Nothing will come of nothing; speak again. — William Shakespeare, King Lear, Act I, Scene I.

Daniel Henninger writes in The Wall Street Journal that the president has talked and talked and talked his way into poor approval ratings:

After what Mr. Obama himself might call a whole lot of listening, the American people are pulling back from a president they don’t fully understand. They’ve learned they can’t ever be sure of what exactly he’s asking them to sign on to. And so they are signing off from the Obama presidency.

In a speech last year, Mr. Obama announced the war on terror is over, and that he would adjust our antiterror policies to reflect that reality. Then he said in the same speech that the U.S. “is at war with al Qaeda” and the Taliban. Press reports on the speech said even the president’s own people weren’t sure what the new policy was.

ObamaCare, whatever it is now, isn’t what Mr. Obama’s public comments said it would be.

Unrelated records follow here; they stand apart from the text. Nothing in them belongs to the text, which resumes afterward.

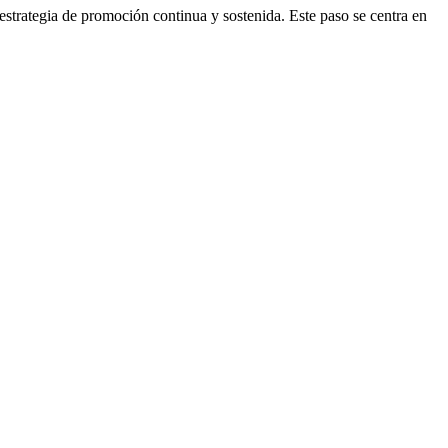
estrategia de promoción continua y sostenida. Este paso se centra en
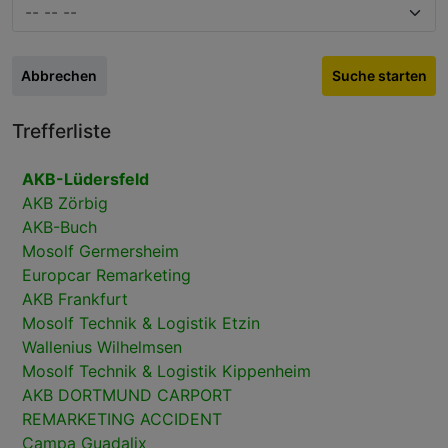
Abbrechen
Suche starten
Trefferliste
AKB-Lüdersfeld
AKB Zörbig
AKB-Buch
Mosolf Germersheim
Europcar Remarketing
AKB Frankfurt
Mosolf Technik & Logistik Etzin
Wallenius Wilhelmsen
Mosolf Technik & Logistik Kippenheim
AKB DORTMUND CARPORT
REMARKETING ACCIDENT
Campa Guadalix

He says what the U.S. did to its captured 9/11 terrorists was “torture,” but our torturers are basically good guys.

Barack Obama has been talking like this for a lifetime. …

But the way Mr. Obama talks, and talks, has diminished his authority and credibility. The U.S. has a president who is capable of moving factions with words, but not a people. This is a president without a presidential vocabulary.

As a student of rhetoric, I warned of Obama’s lack of substantial meaning back when he was first campaigning. I wrote in February 2008 that

When Obama speaks, he tells of an elevated nothing. The Democrat frontrunner lifts his eyes, raises his voice, and describes a visionary nothing. At the peak of his oration, Obama resounds a thunderous nothing. When the senator from Illinois is on the stump, the crowd gasps, the women swoon, and even the stoic catch their breaths and exclaim, “Now that is nothing!”

It is a nothing rarefied in the elixir of our hopes and distilled with our zest for change. It is as intoxicating a nothing as ever there was. Obama pours out potent nothing, and each listener gives it his own special something.